Urologia RTU com nova tecnologia hemostática green-light laser Manter AAS
Neurocirurgia Todas Suspensão antiagregantes e anticoagulantes

Profilaxia para endocardite

Na década passada, a Europa e os EUA lideraram um processo para restringir o uso de antibióticos profiláticos na prevenção da endocardite. O argumento é que há exposição a riscos de eventos adversos e resistência bacteriana para um benefício muito pequeno. O problema é que no Brasil a SBC mantém a posição anterior de recomendar a profilaxia para a maioria das situações. A justificativa é que nosso perfil de valvopatia, predominantemente reumática, e a saúde bucal do brasileiro são diferentes dos modelos internacionais e nosso risco de endocardite seria, portanto, maior.

CONTROLE GLICÊMICO

O importante é controlar a hiperglicemia evitando a hipoglicemia. O texto não traz um valor de glicose que contra-indique a cirurgia e mantém parâmetros semelhantes aos recomendados em nossa reportagem; a sugestão é tentar manter glicada < 9% e glicemia < 212 mg/dl antes da cirurgia. A grande novidade é a recomendação de um aplicativo desenvolvido pela USP, o InsulinAPP, para ajudar a planejar o esquema de insulina e monitorização glicêmica no pré, per e pós-operatório.

CORTICOIDE

O manejo da insuficiência adrenal e sua profilaxia ainda são temas controversos na literatura. No texto da SBC, a recomendação é realizar a reposição perioperatória de corticoide nas seguintes situações:

  • Uso de > 20 mg ao dia de prednisona ou equivalente por qualquer tempo
  • Clínica de síndrome de Cushing
  • Uso de prednisona > 5 mg por mais de 21 dias nos últimos 6 a 12 meses
  • Uso de prednisona ≤ 5 mg administrada à tarde sem respeito ao ritmo circadiano
  • Budesonida inalatória
  • Dose máxima de corticoide inalatório em crianças
  • Corticoide tópico potente, uso em face e genitália, áreas extensas
  • Tratamento com oclusão e alterações de barreira da pele, por exemplo, psoríase
  • Aparência cushingoide, como pele frágil, hematomas, giba, hipertensão arterial, telangectasias e face em lua cheia

Uma vez indicado, as doses seriam:

  • Cirurgia pequena: manter dose habitual ou dobrar dose no dia da cirurgia
  • Cirurgia médio porte: 50 mg na indução anestésica; considerar 25 mg 8/8h por 24h
  • Cirurgia grande: 50-100 mg na indução anestésica e 50 mg 6/6h ou 100 mg 8/8h por 24h

Um detalhe: neste trecho da diretriz, o texto corrido e as tabelas trazem informações um pouco divergentes, de modo que o esquema acima é um compilado das opções fornecidas.

PÓS-OPERATÓRIO

A maior parte dos eventos cardiovasculares ocorre nas primeiras 72h após a cirurgia.

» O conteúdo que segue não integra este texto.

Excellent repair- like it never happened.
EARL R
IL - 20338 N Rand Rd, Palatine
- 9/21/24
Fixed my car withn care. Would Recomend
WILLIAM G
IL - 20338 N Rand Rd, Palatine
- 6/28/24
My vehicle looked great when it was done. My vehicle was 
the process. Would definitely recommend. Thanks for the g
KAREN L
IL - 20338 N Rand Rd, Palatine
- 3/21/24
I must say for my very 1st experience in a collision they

Por isso, em pacientes de alto risco, deve-se monitorar o ECG e a troponina neste período, mesmo se assintomático, pois a analgesia pode mascarar a dor precordial. Um desafio comum nesse cenário é diferenciar a elevação da troponina por causa isquêmicas daquelas relacionadas a outras agressões cardiovasculares. Nossa reportagem sobre troponinas pode ser útil nessa situação!

Hemotransfusão: é recomendado limiar de 7 g/dl para pacientes em geral e de 8 g/dl para cardiopatas.